Design Twitter/X: Timeline Fan-Out and the Hybrid Push/Pull Model

Open your home timeline and the app feels like it is reading a list. It is not. By the time those tweets reached you, the hard work was already done, minutes or hours ago, scattered across thousands of machines, the instant each of the people you follow hit post. You are looking at the answer to a question that was computed in advance and left waiting for you to show up. That is the whole trick, and it is also the whole trap.

The instinct when someone says "design Twitter" is to reach for storage. Where do the tweets go, how do we shard them, what database holds 500 million posts a day. Wrong target. Ingest is trivial. The load that actually melts is delivery: turning one person's single write into millions of other people's reads, fast, and not falling over when one of those writers has thirty million followers.

This piece is about that delivery problem, the two pure strategies for it, why both fail, and the hybrid that real systems converge on. If you have not read the system design interview framework, the short version is that you start by finding the load parameter that dominates everything else. For a social feed, that parameter is fan-out.

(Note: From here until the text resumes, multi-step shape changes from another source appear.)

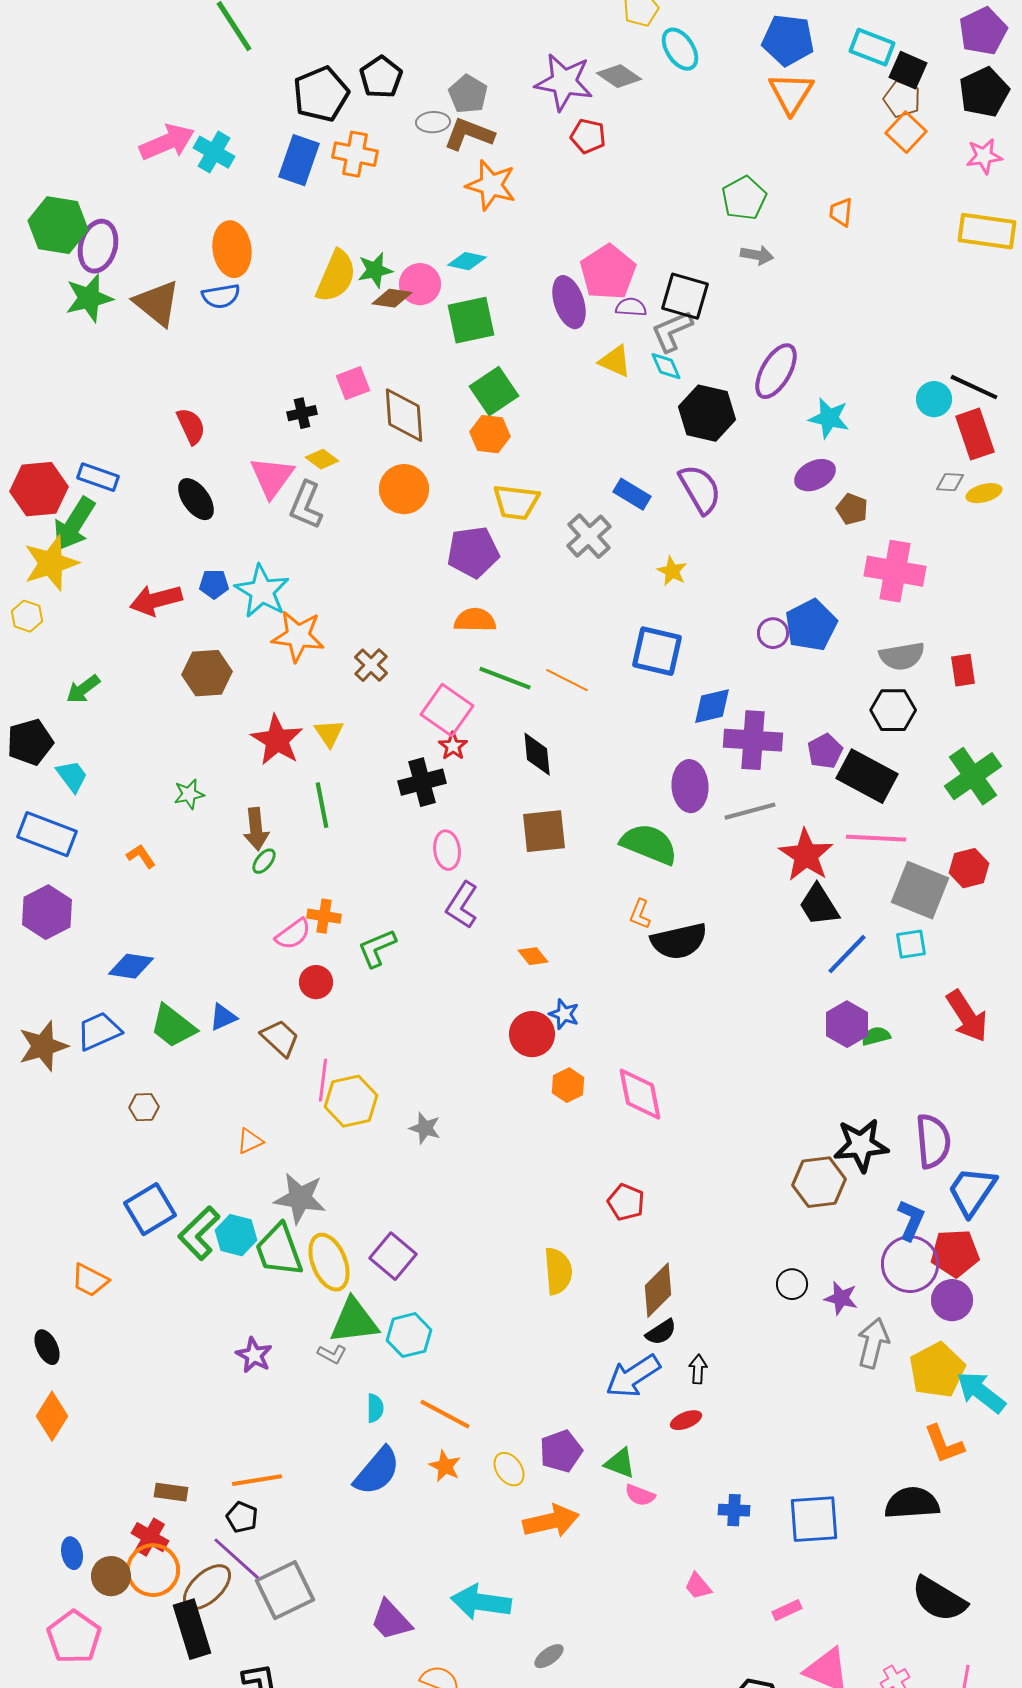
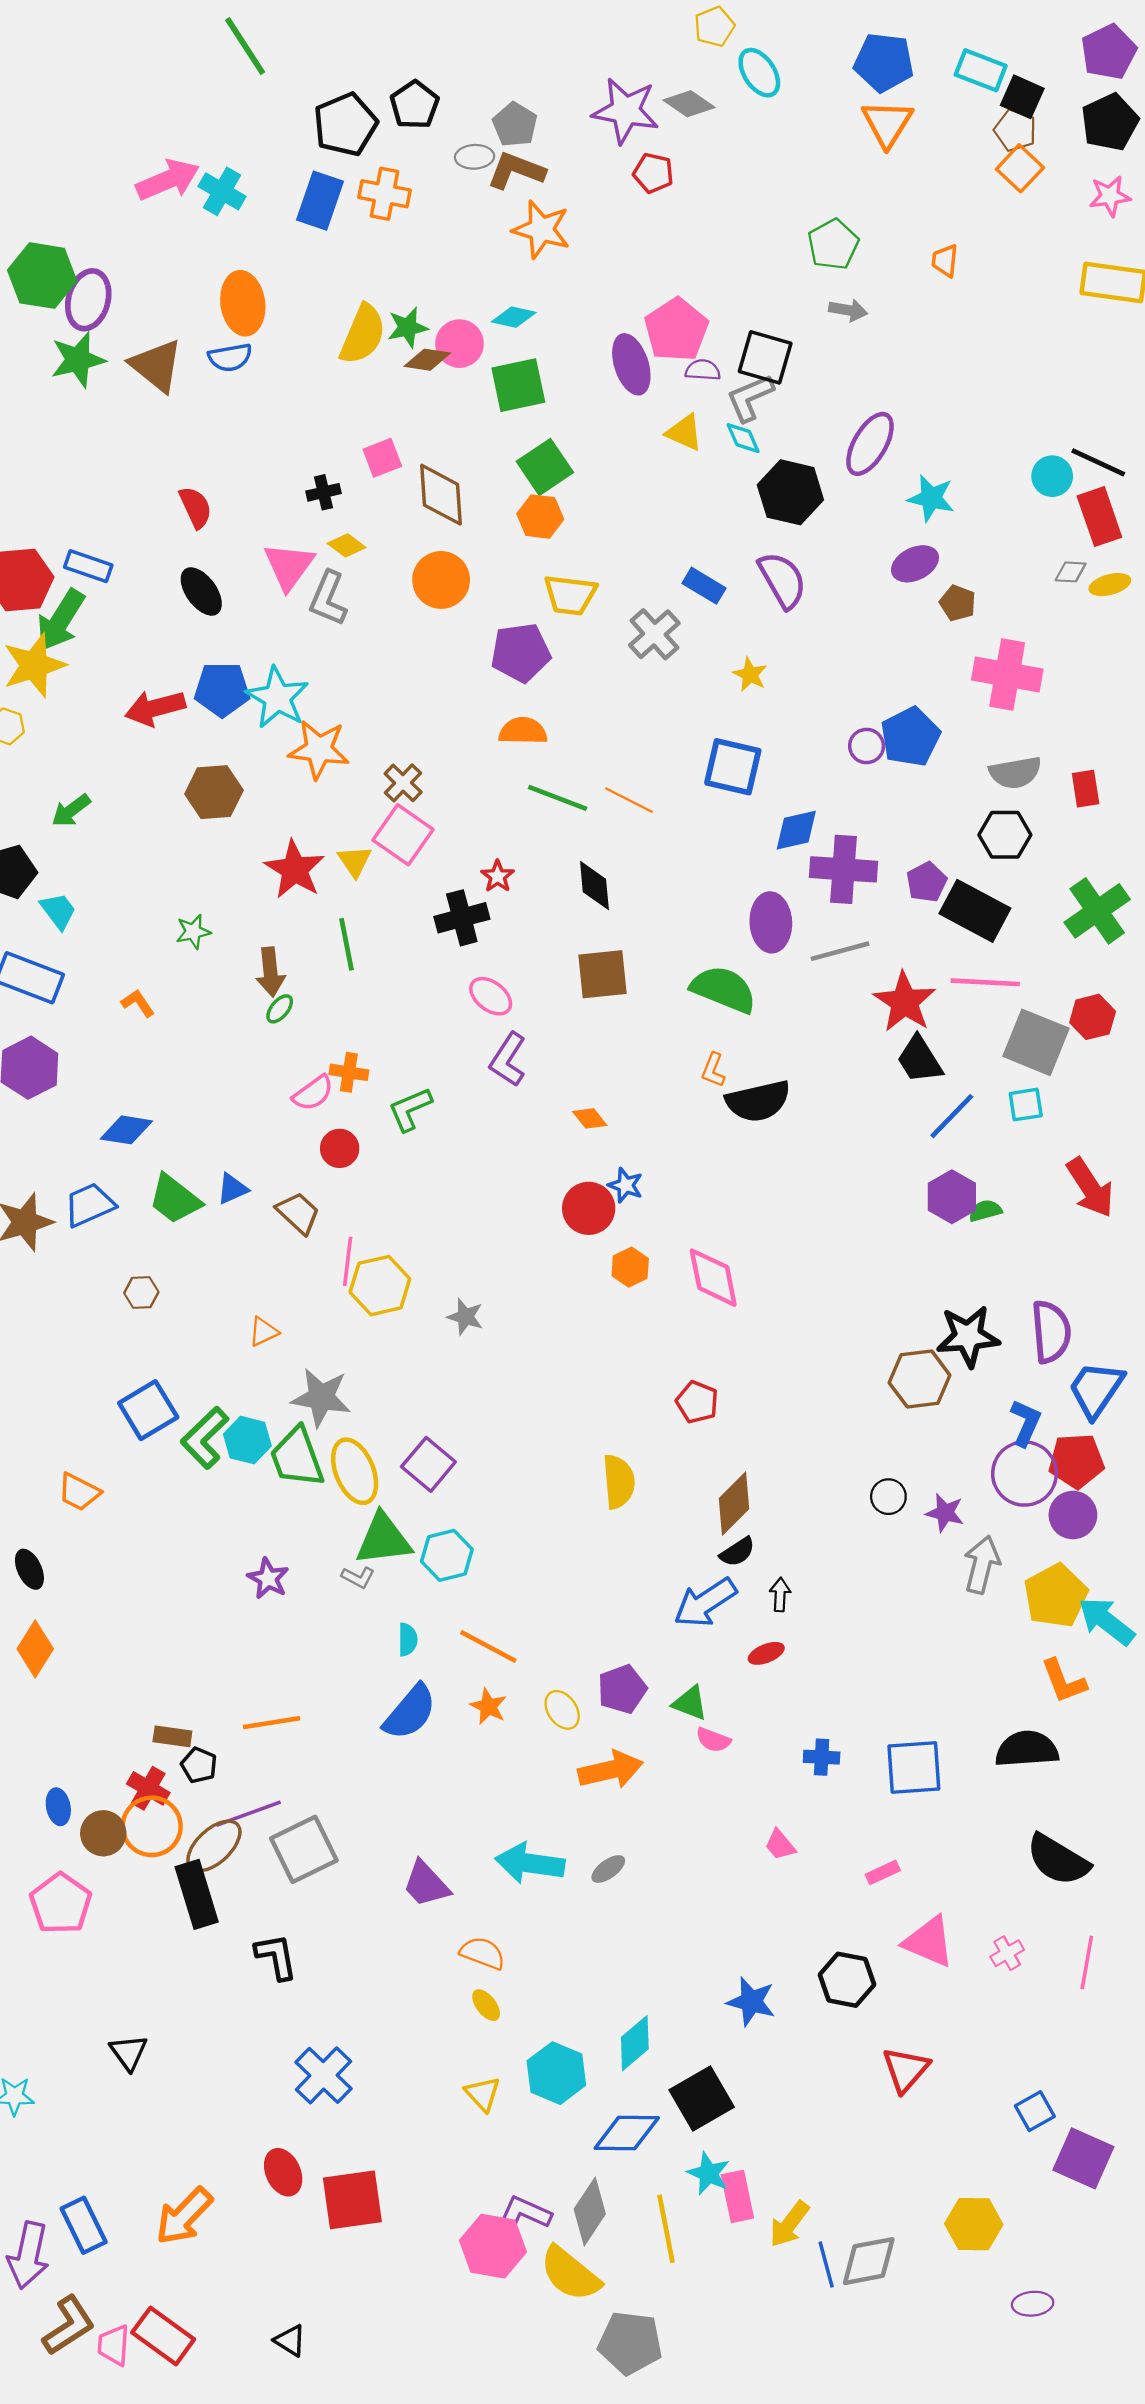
blue pentagon: (214, 584) -> (222, 689), size x1.6
pink square: (447, 710) -> (403, 835), moved
pink ellipse: (447, 850) -> (491, 996), turned -45
black pentagon: (242, 1517) -> (199, 1765), moved
purple line: (237, 1559) -> (249, 1814), turned -62
gray ellipse: (549, 1656) -> (608, 1869), moved

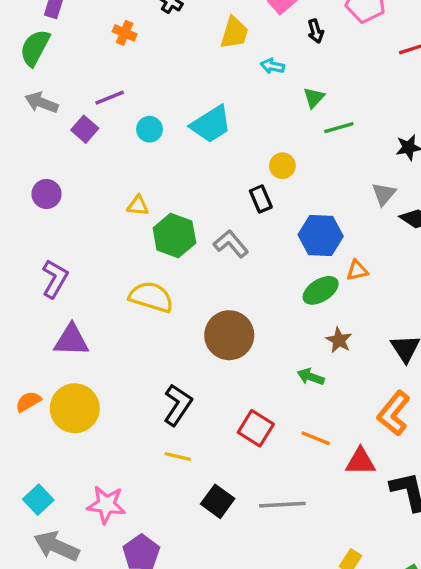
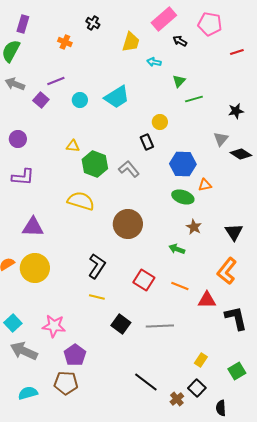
black arrow: (316, 31) -> (180, 41), turned 136
purple L-shape: (55, 279) -> (23, 177), moved, turned 65
green ellipse: (321, 290) -> (183, 197), turned 50

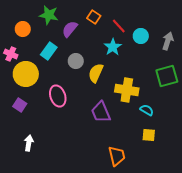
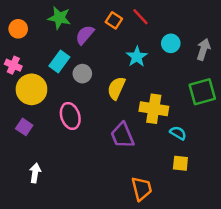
red line: (119, 26) -> (140, 17), moved
orange circle: (23, 29) -> (18, 29), moved
gray circle: (76, 61) -> (82, 74), moved

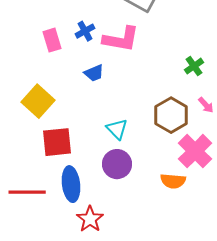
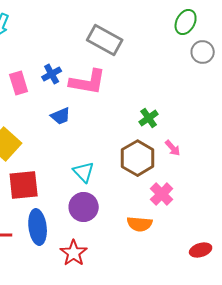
green cross: (194, 66) -> (149, 118), moved
pink cross: (195, 151) -> (162, 194), size x0.7
red star: (90, 219) -> (74, 253), moved

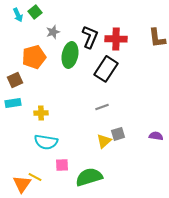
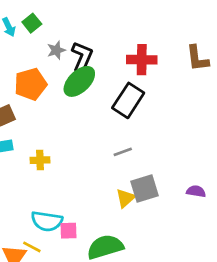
black L-shape: (90, 37) -> (82, 57), moved
green ellipse: (70, 55) -> (79, 81), turned 35
gray square: (118, 134) -> (144, 189), size x1.5
cyan semicircle: (46, 142) -> (47, 221), moved

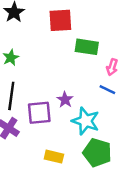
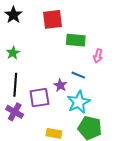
blue line: (107, 90) -> (78, 75), moved
cyan star: (86, 121) -> (79, 102), turned 30

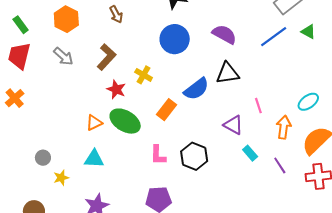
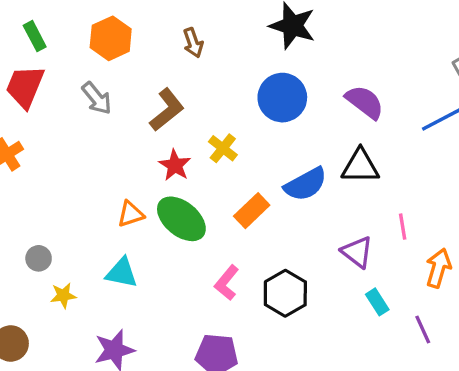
pink L-shape: (158, 155) -> (227, 283), turned 30

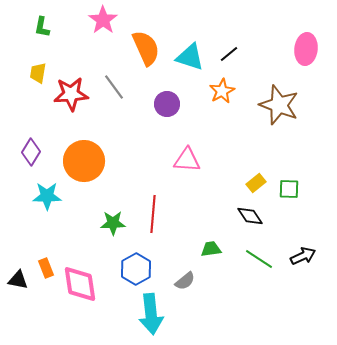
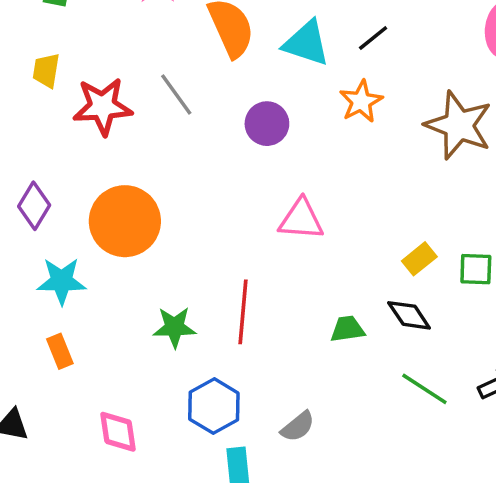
green trapezoid: (211, 249) -> (347, 329), moved
orange rectangle: (46, 268) -> (60, 351), moved
pink diamond: (80, 284) -> (118, 432), size x0.7

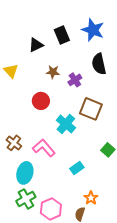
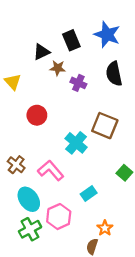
brown star: (53, 72) -> (58, 68), moved
purple cross: (75, 80) -> (78, 83), moved, turned -32
red circle: (41, 101) -> (37, 115), moved
cyan ellipse: (25, 173) -> (29, 199), turned -50
pink hexagon: (51, 209) -> (59, 217), moved

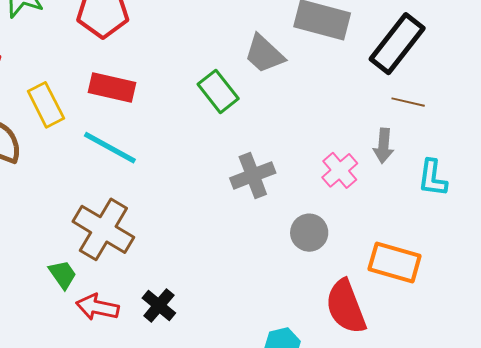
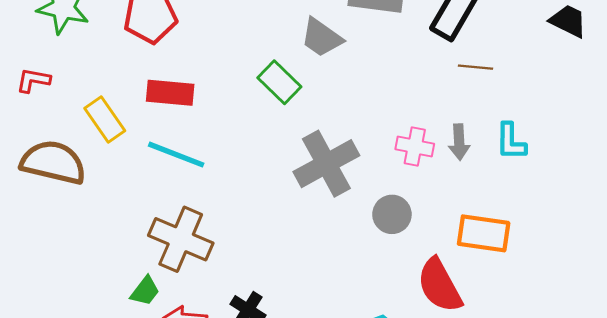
gray arrow: (384, 146) -> (459, 142), moved
pink cross: (340, 170) -> (415, 146), turned -30
gray cross: (253, 175) -> (326, 164), size x1.4
green trapezoid: (63, 274) -> (145, 291), turned 80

The load is fan-out, not tweets

Here is the reframe that separates people who have built this from people who have only diagrammed it. Martin Kleppmann puts it cleanly in Designing Data-Intensive Applications, and it is worth memorizing because it reorganizes the entire problem.

Twitter ingests roughly 4,600 tweets per second on average, with peaks above 12,000. As a write rate, that is nothing. A single Postgres box on a good day handles that. If storing tweets were the job, this would not be an interview question.

But each tweet has to be delivered to everyone who follows the author, and the average tweet reaches about 75 followers. So the real write load is not 4,600 per second. It is:

Tweets ingested:        ~4,600 tweets/sec  (avg)   ; >12,000/sec at peak
Avg followers/tweet:    ~75
Home-timeline writes:   4,600 x 75  =  ~345,000 writes/sec   <- the real load
Reads (home timeline):  ~300,000 QPS
Read:write ratio:       ~50:1

One logical write became 345,000 physical writes. That is write amplification, and it is the actual shape of the system. Twitter is read-heavy, around 300,000 read QPS against roughly 6,000 write QPS, but every one of those writes detonates into seventy-five more. The workload is read-dominated and write-amplified at once, which sounds contradictory until you see that the amplification is the price you pay to make the reads cheap.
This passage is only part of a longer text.